Increased interest led to increased paleontology budgets for museums and universities, Evans said. That has made a big difference in places like China and Argentina, relatively unexplored areas where a new generation of paleontologists has unearthed most of the recent headline-grabbing discoveries.
"The number of dinosaur researchers is much higher now than in the '90s," Thomas Holtz, a vertebrate paleontologist at the University of Maryland, told NBC News. "Anytime you are exploring a region and a slice of time that hasn't been sampled before, chances are that everything you are finding is new."
2014 and beyond
Some of the biggest discoveries of the year were not new species. Instead, they were more complete fossils of dinosaurs the scientific community knew very little about.
Take Spinosaurus, a massive carnivore that was even bigger than Tyrannosaurus rex. While its teeth indicated it ate fish, scientists were divided on whether it roamed the land and water looking for prey.
This year, the matter was settled. A new paper showed that the dinosaur's unique body structure — tiny hind limbs, dense bones, crocodile-like receptors in its snout — was best suited for the water and caused it to waddle on land.

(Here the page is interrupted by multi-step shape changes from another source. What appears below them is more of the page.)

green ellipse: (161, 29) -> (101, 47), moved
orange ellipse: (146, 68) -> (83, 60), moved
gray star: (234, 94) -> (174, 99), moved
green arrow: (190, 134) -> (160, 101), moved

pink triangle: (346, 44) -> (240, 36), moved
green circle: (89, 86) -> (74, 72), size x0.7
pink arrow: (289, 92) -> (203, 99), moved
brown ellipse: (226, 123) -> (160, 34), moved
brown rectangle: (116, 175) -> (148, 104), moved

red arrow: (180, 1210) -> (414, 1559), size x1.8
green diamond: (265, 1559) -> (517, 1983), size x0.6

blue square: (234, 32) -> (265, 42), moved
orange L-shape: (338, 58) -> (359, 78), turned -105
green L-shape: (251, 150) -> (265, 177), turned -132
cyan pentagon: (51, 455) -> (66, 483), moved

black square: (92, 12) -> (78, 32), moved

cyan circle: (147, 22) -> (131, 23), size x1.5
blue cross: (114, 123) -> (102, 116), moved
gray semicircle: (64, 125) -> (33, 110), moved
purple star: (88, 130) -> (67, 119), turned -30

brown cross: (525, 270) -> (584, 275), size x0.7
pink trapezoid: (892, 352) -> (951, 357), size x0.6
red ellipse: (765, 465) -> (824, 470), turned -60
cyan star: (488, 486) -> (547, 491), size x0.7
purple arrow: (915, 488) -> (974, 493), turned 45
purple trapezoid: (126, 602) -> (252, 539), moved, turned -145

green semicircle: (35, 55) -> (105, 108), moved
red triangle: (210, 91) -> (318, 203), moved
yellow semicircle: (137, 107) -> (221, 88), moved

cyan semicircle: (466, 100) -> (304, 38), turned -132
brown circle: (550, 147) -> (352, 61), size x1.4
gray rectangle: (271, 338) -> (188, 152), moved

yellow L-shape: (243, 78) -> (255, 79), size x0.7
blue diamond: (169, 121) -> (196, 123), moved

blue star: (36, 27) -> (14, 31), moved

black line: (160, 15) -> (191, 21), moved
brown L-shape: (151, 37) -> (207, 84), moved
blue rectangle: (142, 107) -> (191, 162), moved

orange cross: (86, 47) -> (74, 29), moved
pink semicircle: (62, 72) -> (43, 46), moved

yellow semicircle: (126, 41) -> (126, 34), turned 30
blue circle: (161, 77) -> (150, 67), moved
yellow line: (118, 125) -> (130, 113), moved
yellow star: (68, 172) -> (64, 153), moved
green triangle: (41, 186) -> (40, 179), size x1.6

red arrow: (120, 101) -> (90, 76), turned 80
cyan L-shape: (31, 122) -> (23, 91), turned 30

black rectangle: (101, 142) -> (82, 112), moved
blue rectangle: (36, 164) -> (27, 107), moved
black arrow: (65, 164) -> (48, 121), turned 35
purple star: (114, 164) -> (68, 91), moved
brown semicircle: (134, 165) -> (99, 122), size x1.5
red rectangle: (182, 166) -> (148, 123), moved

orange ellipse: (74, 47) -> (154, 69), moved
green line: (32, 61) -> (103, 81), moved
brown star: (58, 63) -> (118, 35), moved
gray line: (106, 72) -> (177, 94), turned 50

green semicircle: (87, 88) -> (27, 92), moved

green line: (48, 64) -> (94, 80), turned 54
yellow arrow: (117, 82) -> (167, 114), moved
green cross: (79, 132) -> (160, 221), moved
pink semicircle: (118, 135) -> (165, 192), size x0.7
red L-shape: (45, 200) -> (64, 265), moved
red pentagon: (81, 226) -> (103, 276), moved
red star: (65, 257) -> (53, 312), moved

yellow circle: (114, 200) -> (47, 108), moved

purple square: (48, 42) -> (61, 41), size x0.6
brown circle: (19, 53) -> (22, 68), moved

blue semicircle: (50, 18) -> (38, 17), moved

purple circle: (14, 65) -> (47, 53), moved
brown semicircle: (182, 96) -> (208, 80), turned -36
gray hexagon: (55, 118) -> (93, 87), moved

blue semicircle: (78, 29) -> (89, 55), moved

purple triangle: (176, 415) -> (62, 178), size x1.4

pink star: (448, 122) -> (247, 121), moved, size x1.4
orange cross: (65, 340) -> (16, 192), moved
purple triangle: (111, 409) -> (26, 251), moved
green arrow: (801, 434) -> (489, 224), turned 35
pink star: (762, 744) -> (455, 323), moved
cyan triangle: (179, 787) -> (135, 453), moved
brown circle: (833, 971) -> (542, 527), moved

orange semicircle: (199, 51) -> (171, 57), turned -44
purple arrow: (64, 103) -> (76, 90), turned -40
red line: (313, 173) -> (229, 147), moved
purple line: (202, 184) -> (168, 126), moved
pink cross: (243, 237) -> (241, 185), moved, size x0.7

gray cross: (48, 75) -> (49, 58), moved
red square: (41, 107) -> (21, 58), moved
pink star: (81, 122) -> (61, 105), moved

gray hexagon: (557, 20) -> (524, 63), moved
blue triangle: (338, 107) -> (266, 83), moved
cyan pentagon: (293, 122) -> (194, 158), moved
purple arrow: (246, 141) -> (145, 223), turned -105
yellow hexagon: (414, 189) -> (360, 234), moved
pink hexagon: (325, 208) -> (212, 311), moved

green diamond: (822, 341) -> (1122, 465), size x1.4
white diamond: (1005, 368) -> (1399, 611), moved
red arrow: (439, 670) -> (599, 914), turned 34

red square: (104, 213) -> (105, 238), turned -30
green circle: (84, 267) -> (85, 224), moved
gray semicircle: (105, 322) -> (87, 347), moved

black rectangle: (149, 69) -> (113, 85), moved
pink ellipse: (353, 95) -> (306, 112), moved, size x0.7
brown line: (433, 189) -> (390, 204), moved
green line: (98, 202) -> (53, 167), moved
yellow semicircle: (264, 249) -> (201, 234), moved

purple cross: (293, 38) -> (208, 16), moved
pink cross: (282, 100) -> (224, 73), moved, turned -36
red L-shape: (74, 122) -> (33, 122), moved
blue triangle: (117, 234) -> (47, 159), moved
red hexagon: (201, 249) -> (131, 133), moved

"That was probably the most significant find of the year," Horner said.
There were other big discoveries in 2014. Dreadnoughtus fossils discovered in Argentina belonged to a creature that measured 85 feet (26 meters) long and weighed about 65 tons (59 metric tons), or about as much as a dozen elephants.
Then there was Deinocheirus mirificus, a goofy-looking dinosaur that has been compared to Jar Jar Binks from the "Star Wars" prequels. Nearly 50 years ago, scientists discovered a giant pair of claws they thought came from a fearsome predator. Fossils discovered recently painted a different picture: an awkward looking creature with a giant hump, no teeth and sporadic feathers.
While the tools used for finding dinosaur fossils have not changed much over the years, the technology used to analyze them has evolved tremendously. Today, scientists can use CT scanners, 3-D printers and powerful simulation software to gain insight into how dinosaurs moved and lived without having to damage rare fossils.
More fossils means a more complete picture of dinosaur populations, from adolescents to old-timers. Paired with new technology, the hope is that paleontologists can gain insight into dinosaur behavior and answer questions like whether early dinosaur ancestors had feathers or not.
"We're finding more species and we're able to do more with them once we find them," Holtz said. "It turns out that dinosaur diversity is even greater than we once thought."